=== Section Start ===

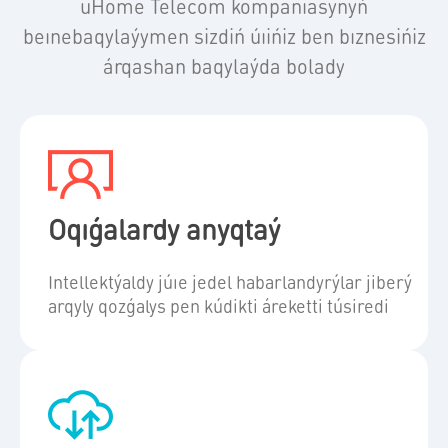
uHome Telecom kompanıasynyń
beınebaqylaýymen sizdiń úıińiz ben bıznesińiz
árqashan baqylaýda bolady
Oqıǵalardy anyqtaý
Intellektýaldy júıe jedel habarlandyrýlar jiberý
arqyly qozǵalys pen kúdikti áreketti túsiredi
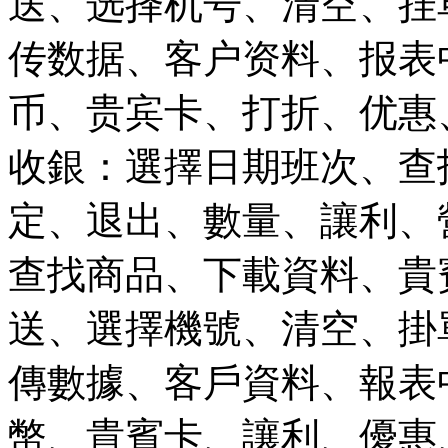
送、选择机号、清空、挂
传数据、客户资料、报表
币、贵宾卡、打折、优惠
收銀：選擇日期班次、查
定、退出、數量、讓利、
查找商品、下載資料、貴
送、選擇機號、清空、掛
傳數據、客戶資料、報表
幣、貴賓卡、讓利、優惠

=== Section End ===

Reproduce the listing exactly. Leave its pictures out.

● ANSWER FOR THIS EXERCISE
uHome Telecom kompanıasynyń
beınebaqylaýymen sizdiń úıińiz ben bıznesińiz
árqashan baqylaýda bolady
Oqıǵalardy anyqtaý
Intellektýaldy júıe jedel habarlandyrýlar jiberý
arqyly qozǵalys pen kúdikti áreketti túsiredi
送、选择机号、清空、挂
传数据、客户资料、报表
币、贵宾卡、打折、优惠
收銀：選擇日期班次、查
定、退出、數量、讓利、
查找商品、下載資料、貴
送、選擇機號、清空、掛
傳數據、客戶資料、報表
幣、貴賓卡、讓利、優惠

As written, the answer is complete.